- Exercise data -
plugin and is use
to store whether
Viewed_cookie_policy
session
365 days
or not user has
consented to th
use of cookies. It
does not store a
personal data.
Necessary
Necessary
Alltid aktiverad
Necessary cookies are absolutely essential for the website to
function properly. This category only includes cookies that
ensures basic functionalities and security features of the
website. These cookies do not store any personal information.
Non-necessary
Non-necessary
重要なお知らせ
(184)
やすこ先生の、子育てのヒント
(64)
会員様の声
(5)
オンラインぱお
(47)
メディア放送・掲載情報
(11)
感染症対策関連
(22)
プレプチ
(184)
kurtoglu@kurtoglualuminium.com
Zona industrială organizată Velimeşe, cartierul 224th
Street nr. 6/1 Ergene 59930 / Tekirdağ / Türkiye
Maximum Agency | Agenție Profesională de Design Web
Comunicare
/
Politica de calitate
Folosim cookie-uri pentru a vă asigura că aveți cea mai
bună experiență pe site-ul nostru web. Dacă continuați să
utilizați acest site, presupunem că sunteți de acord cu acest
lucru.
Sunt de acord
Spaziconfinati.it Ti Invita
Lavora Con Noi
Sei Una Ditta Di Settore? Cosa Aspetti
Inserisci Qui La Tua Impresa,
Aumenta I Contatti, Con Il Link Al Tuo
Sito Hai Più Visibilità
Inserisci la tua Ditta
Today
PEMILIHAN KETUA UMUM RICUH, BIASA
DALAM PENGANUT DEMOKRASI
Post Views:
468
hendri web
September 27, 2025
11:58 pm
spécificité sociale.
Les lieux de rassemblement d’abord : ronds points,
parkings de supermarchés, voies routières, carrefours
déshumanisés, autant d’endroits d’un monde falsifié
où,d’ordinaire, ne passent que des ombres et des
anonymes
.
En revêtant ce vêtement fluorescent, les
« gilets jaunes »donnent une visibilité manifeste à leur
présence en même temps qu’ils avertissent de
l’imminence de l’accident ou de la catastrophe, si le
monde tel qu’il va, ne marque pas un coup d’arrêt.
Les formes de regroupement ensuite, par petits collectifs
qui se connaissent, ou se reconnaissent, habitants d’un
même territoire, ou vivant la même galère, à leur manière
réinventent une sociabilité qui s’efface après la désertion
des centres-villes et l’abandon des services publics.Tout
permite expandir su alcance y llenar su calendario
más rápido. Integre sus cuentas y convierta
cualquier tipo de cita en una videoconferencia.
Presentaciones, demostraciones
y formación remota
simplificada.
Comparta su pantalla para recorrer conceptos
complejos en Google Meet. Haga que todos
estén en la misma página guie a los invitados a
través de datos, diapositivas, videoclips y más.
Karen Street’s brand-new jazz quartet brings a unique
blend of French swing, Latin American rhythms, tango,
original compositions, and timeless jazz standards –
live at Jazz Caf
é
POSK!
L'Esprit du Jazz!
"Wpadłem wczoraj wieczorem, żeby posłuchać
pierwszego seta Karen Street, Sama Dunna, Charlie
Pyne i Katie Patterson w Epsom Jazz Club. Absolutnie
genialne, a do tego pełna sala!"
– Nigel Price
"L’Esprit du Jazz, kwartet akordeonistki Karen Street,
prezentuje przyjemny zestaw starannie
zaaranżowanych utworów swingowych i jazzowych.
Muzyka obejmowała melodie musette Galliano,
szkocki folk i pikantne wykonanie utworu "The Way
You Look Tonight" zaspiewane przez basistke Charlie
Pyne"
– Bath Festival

- Exercise instructions -
In the data above, each line holding "Pyne" is to be found and copied.

- The answer -
Pyne i Katie Patterson w Epsom Jazz Club. Absolutnie
Pyne"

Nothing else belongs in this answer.